# **IBM Research Report**

# Effect of Noise on Timing or Data-Pattern Dependent Delay Variation When Transmission-Line Effects Are Taken into Account for On-Chip Wiring

A. Deutsch, H. H. Smith<sup>1</sup>, C. Vakirtzis<sup>1</sup>, J. Kozhaya<sup>2</sup>, L. M. Greenberg<sup>1</sup>

IBM Research Division Thomas J. Watson Research Center P.O. Box 218 Yorktown Heights, NY 10598

<sup>1</sup>IBM Systems and Technology Group Poughkeepsie, NY

<sup>2</sup>IBM Systems and Technology Group Burlington, VT



Research Division Almaden - Austin - Beijing - Haifa - India - T. J. Watson - Tokyo - Zurich

LIMITED DISTRIBUTION NOTICE: This report has been submitted for publication outside of IBM and will probably be copyrighted if accepted for publication. It has been issued as a Research Report for early dissemination of its contents. In view of the transfer of copyright to the outside publisher, its distribution outside of IBM prior to publication should be limited to peer communications and specific requests. After outside publication, requests should be filled only by reprints or legally obtained copies of the article (e.g., payment of royalties). Copies may be requested from IBM T. J. Watson Research Center, P. O. Box 218, Yorktown Heights, NY 10598 USA (email: reports@us.ibm.com). Some reports are available on the internet at <a href="http://domino.watson.ibm.com/library/CyberDig.nsf/home">http://domino.watson.ibm.com/library/CyberDig.nsf/home</a>.

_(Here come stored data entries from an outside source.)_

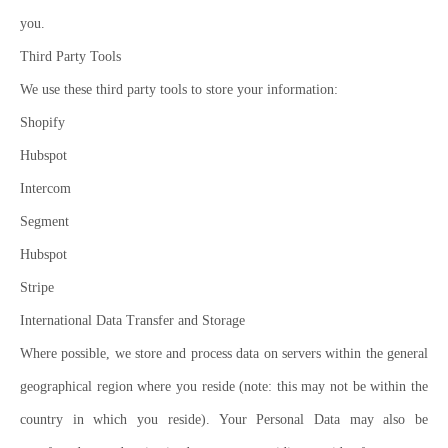
you.
Third Party Tools
We use these third party tools to store your information:
Shopify
Hubspot
Intercom
Segment
Hubspot
Stripe
International Data Transfer and Storage
Where possible, we store and process data on servers within the general
geographical region where you reside (note: this may not be within the
country in which you reside). Your Personal Data may also be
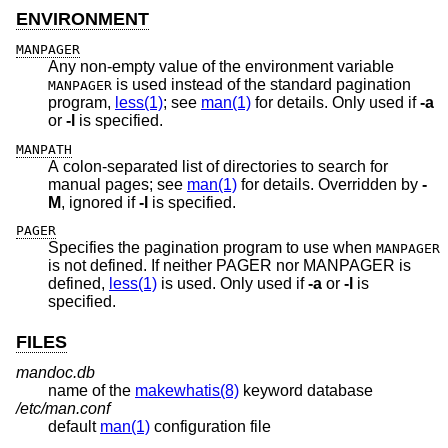
ENVIRONMENT
MANPAGER
Any non-empty value of the environment variable
is used instead of the standard pagination
MANPAGER
program,
less(1)
; see
man(1)
for details. Only used if
-a
or
-l
is specified.
MANPATH
A colon-separated list of directories to search for
manual pages; see
man(1)
for details. Overridden by
-
M
, ignored if
-l
is specified.
PAGER
Specifies the pagination program to use when
MANPAGER
is not defined. If neither PAGER nor MANPAGER is
defined,
less(1)
is used. Only used if
-a
or
-l
is
specified.
FILES
mandoc.db
name of the
makewhatis(8)
keyword database
/etc/man.conf
default
man(1)
configuration file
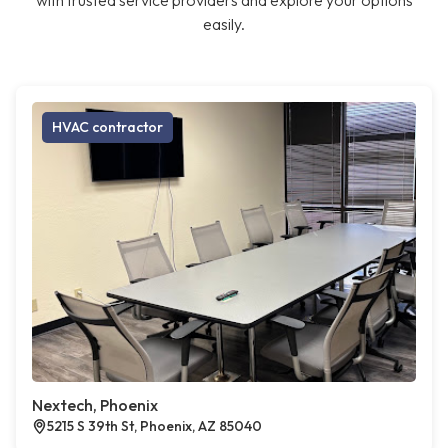
with trusted service providers and explore your options
easily.
HVAC contractor
Nextech, Phoenix
5215 S 39th St, Phoenix, AZ 85040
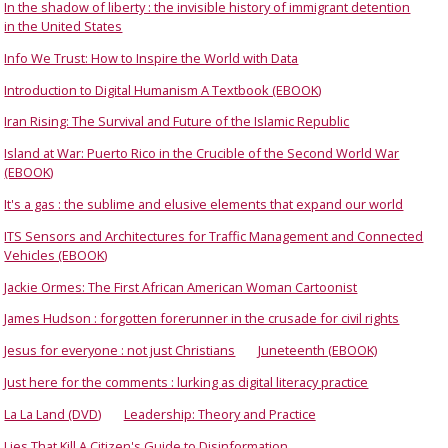
In the shadow of liberty : the invisible history of immigrant detention
in the United States
Info We Trust: How to Inspire the World with Data
Introduction to Digital Humanism A Textbook (EBOOK)
Iran Rising: The Survival and Future of the Islamic Republic
Island at War: Puerto Rico in the Crucible of the Second World War
(EBOOK)
It's a gas : the sublime and elusive elements that expand our world
ITS Sensors and Architectures for Traffic Management and Connected
Vehicles (EBOOK)
Jackie Ormes: The First African American Woman Cartoonist
James Hudson : forgotten forerunner in the crusade for civil rights
Jesus for everyone : not just Christians
Juneteenth (EBOOK)
Just here for the comments : lurking as digital literacy practice
La La Land (DVD)
Leadership: Theory and Practice
Lies That Kill A Citizen's Guide to Disinformation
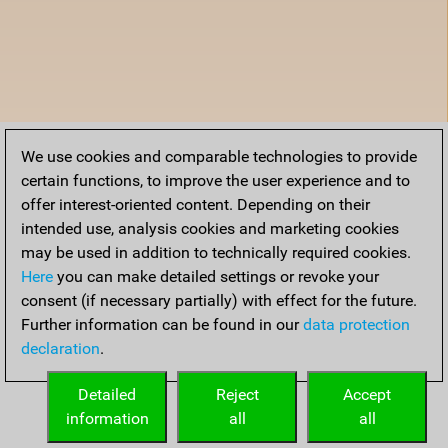
We use cookies and comparable technologies to provide
certain functions, to improve the user experience and to
offer interest-oriented content. Depending on their
intended use, analysis cookies and marketing cookies
may be used in addition to technically required cookies.
Here
you can make detailed settings or revoke your
consent (if necessary partially) with effect for the future.
Further information can be found in our
data protection
declaration
.
Detailed
Reject
Accept
information
all
all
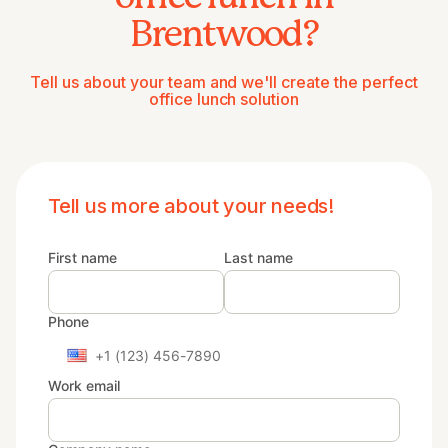
Brentwood?
Tell us about your team and we'll create the perfect
office lunch solution
Tell us more about your needs!
First name
Last name
Phone
Work email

## Effect of Noise on Timing or Data-Pattern Dependent Delay Variation When Transmission-Line Effects are Taken Into Account for On-Chip Wiring

A. Deutsch, H. H. Smith<sup>1</sup>, C. Vakirtzis<sup>1</sup>, J. Kozhaya<sup>2</sup>, L. M. Greenberg<sup>1</sup>

IBM T. J. Watson Research Center, 1101 Kitchawan Road, Yorktown Heights, N.Y. 10598,

Phone: (914) 945-2858, Fax: (914) 945-2141, email:deutsch@us.ibm.com

<sup>1</sup>IBM Systems and Technology Group, Poughkeepsie, NY

<sup>2</sup>IBM Systems and Technology Group, Burlington, VT

#### Abstract

The impact of data-pattern variation on timing for on-chip interconnect timing is investigated for typical local, global, and clock wiring. The validity of the methodology to combine noise and timing engines is benchmarked against accurate non-linear simulations with R(f)L(f)C circuit representation and recommendations for CAD tool development are given.

#### Introduction

High-performance microprocessor and ASIC chips are operating at increasingly higher data-rates. Clock frequencies are projected to advance from 4-5 GHz to 10 GHz in the 2005-2010 timeframe. Interconnect delay is generally kept at a 25% contribution level of the total cycle time. So for 100-200 ps bit-time, the wire delay and risetimes are about 25-50 ps. Delay prediction accuracy then has to be in the order of 5 ps or less.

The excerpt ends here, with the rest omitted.